What the task requires. Filter the entries below down to the lines that hold "need".

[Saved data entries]
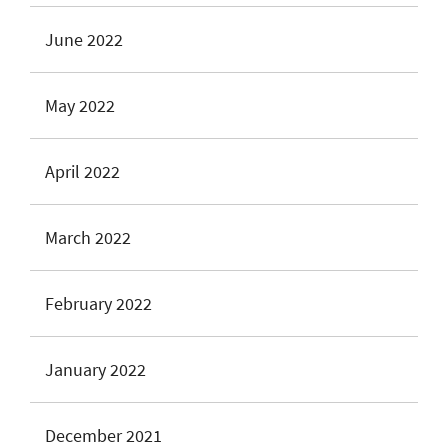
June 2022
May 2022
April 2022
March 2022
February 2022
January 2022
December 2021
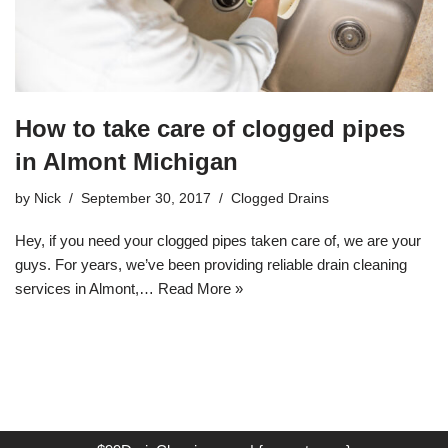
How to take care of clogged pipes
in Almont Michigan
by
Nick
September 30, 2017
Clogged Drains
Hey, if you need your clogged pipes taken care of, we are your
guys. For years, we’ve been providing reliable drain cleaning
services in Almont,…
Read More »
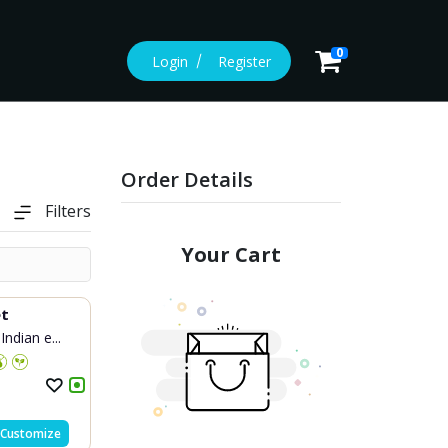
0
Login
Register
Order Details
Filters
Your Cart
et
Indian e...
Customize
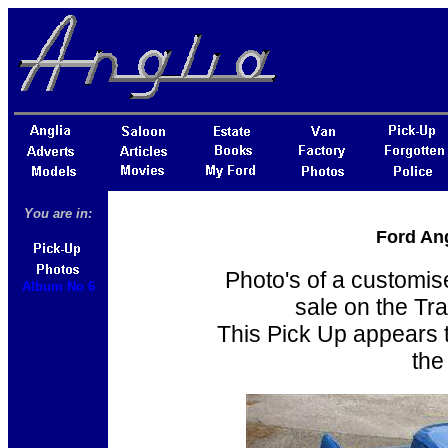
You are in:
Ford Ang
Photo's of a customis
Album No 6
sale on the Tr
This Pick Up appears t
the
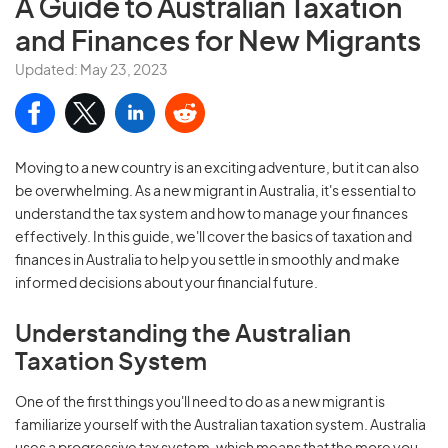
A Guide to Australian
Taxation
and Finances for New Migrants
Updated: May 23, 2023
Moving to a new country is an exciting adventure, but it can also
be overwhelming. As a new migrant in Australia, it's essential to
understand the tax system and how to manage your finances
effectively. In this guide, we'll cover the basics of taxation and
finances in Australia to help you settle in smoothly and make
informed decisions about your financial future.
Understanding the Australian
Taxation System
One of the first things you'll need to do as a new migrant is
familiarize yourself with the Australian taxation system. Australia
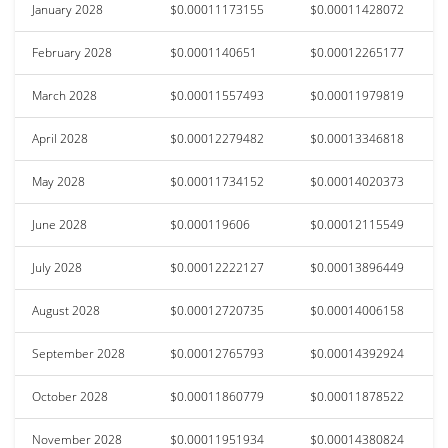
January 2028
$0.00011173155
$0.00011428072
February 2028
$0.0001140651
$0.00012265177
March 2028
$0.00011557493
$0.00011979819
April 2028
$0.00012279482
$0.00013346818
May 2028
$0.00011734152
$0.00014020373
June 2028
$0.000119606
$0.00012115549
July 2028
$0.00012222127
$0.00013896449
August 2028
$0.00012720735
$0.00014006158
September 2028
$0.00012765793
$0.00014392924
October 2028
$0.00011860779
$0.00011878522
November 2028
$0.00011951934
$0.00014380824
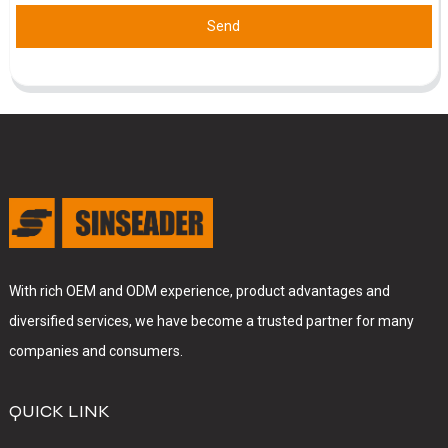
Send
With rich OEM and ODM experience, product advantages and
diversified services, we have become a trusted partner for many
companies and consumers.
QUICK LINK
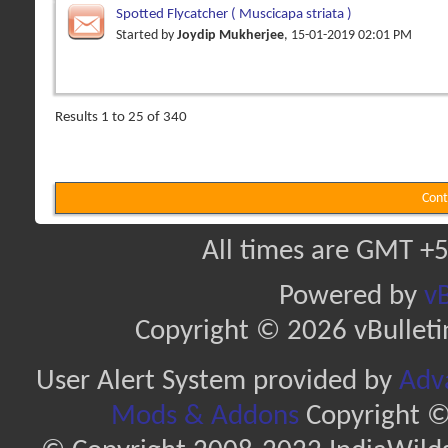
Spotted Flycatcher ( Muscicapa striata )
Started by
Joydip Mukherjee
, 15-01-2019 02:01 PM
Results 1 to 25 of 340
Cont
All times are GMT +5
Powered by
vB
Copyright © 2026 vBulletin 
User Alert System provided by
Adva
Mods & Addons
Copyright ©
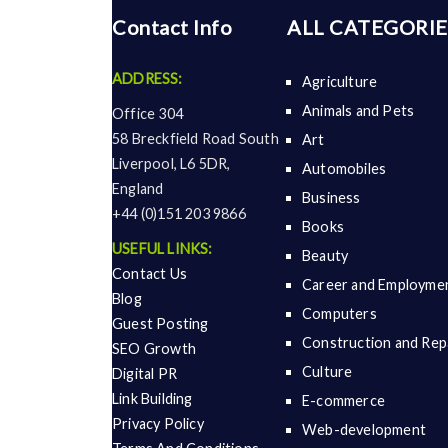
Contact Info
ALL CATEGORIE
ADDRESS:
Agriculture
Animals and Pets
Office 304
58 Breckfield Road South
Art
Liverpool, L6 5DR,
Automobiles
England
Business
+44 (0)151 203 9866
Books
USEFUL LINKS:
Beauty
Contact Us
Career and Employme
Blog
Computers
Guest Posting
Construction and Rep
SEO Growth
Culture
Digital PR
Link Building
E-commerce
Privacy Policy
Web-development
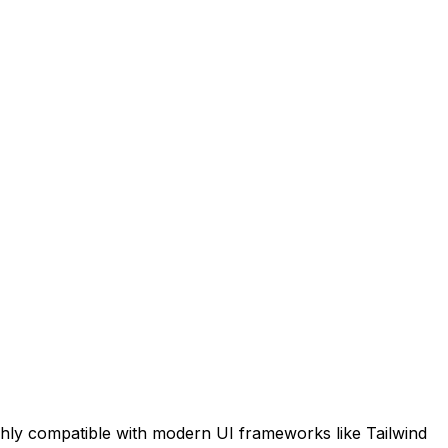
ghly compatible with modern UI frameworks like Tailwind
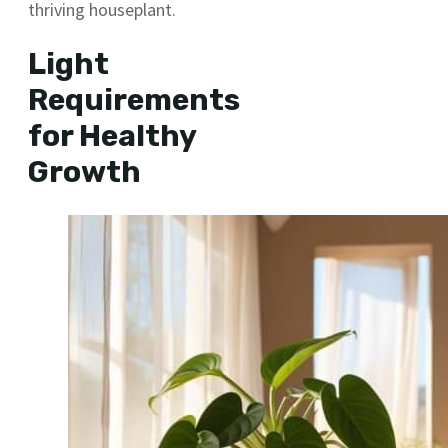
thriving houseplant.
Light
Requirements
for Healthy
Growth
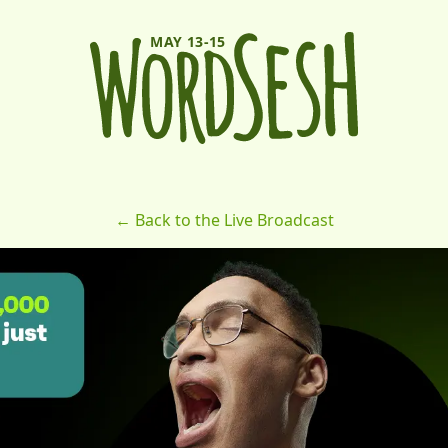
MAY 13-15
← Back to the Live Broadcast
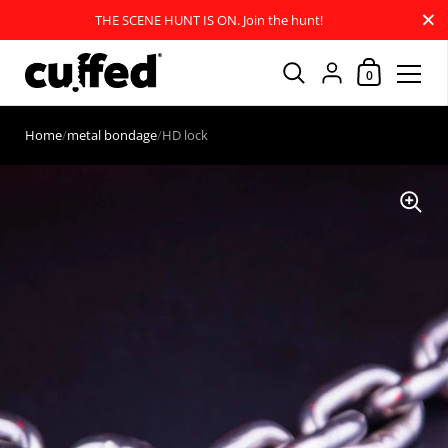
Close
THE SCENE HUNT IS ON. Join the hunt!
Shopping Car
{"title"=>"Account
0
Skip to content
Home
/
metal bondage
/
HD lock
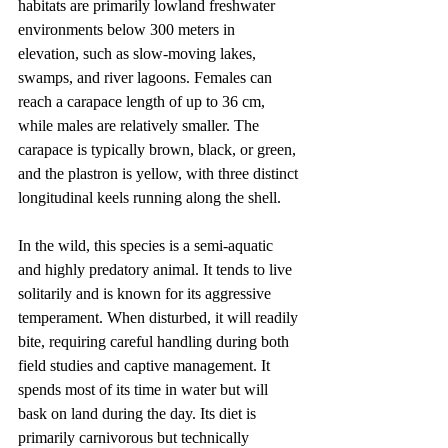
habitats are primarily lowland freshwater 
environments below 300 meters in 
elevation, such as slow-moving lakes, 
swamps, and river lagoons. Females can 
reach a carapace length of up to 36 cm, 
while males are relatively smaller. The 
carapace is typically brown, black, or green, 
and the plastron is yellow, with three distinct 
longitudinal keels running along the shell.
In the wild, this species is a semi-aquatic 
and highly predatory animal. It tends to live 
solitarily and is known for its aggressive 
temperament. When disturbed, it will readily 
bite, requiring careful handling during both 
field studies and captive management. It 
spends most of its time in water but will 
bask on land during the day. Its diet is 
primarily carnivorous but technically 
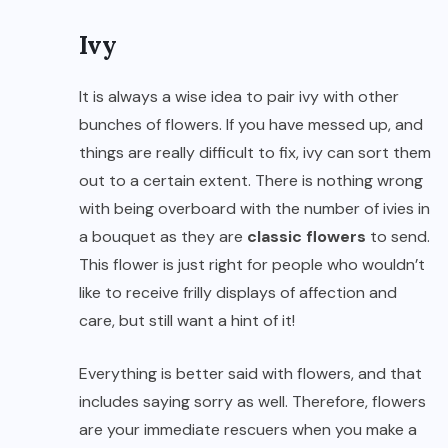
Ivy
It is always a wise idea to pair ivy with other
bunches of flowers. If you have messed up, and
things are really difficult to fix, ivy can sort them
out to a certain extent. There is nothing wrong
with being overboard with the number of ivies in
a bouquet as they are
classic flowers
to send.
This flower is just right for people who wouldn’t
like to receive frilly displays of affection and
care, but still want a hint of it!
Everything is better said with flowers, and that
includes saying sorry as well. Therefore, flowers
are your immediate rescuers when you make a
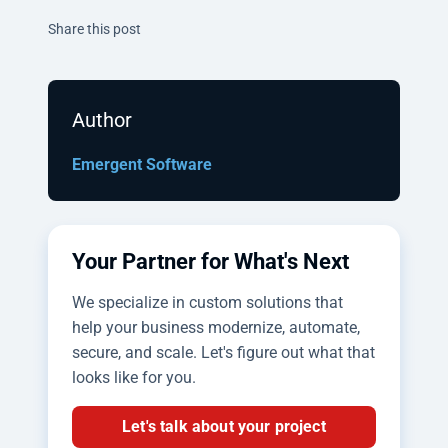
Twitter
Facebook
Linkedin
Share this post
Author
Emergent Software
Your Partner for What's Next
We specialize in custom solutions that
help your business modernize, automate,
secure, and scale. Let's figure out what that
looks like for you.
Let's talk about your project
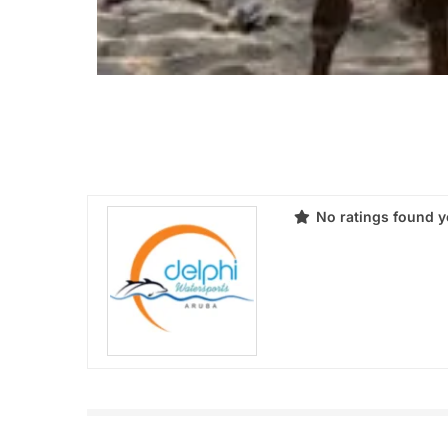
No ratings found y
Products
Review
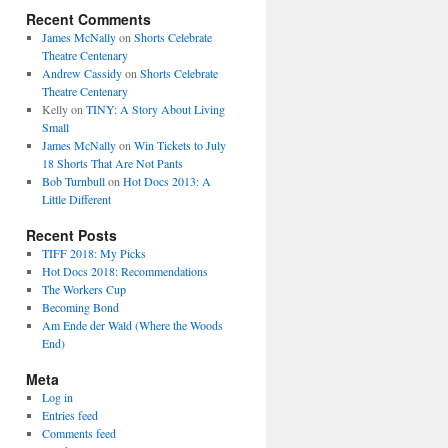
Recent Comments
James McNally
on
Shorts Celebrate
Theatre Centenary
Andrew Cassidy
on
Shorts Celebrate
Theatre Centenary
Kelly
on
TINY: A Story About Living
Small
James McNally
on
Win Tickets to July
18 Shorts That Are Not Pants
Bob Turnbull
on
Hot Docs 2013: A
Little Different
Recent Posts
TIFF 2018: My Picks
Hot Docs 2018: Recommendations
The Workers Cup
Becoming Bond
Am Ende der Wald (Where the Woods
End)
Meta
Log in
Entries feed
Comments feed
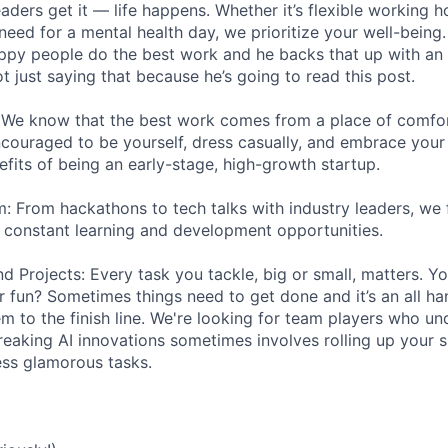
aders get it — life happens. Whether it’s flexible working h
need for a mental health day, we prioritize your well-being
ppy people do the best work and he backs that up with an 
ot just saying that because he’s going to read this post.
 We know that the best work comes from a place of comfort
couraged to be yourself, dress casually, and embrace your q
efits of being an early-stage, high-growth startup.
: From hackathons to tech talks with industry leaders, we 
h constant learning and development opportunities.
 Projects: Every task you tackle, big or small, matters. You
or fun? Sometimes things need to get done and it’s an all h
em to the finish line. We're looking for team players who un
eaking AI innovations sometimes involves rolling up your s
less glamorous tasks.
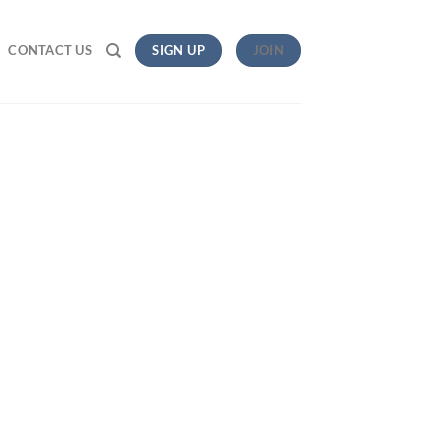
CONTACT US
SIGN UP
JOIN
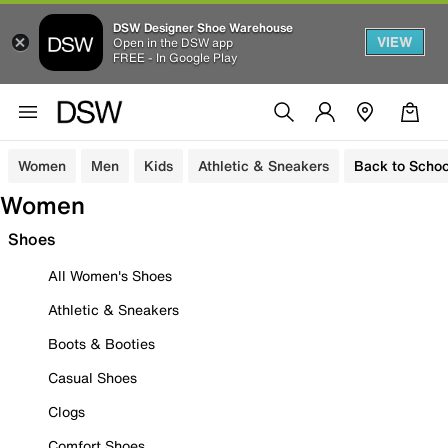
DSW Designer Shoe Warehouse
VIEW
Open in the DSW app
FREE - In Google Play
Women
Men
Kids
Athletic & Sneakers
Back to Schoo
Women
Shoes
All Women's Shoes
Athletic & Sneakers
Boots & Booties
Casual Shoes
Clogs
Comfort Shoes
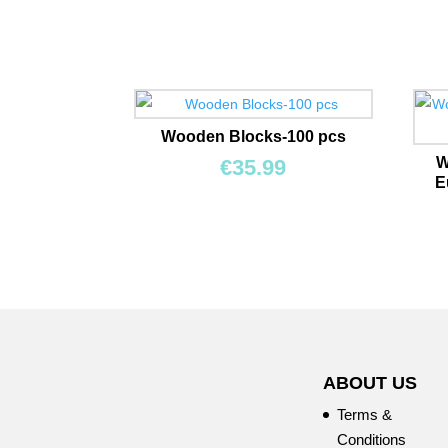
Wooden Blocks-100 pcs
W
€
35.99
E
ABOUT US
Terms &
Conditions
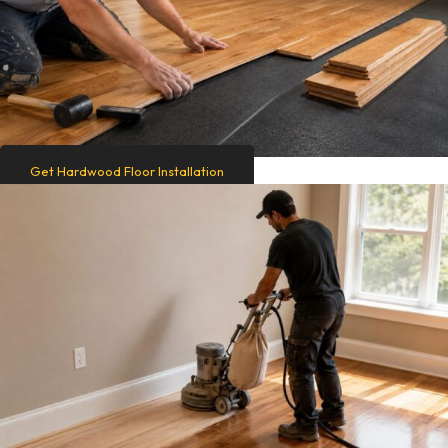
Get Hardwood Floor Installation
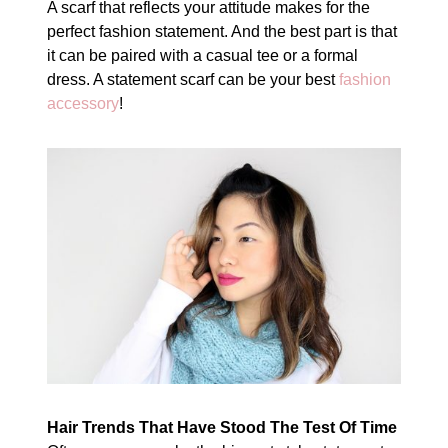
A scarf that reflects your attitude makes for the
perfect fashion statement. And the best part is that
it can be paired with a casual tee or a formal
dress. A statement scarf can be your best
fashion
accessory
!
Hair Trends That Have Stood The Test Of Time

Output for this exercise.
Hey, if you need your clogged pipes taken care of, we are your
One of the first things you'll need to do as a new migrant is
need for a mental health day, we prioritize your well-being
or fun? Sometimes things need to get done and it’s an all h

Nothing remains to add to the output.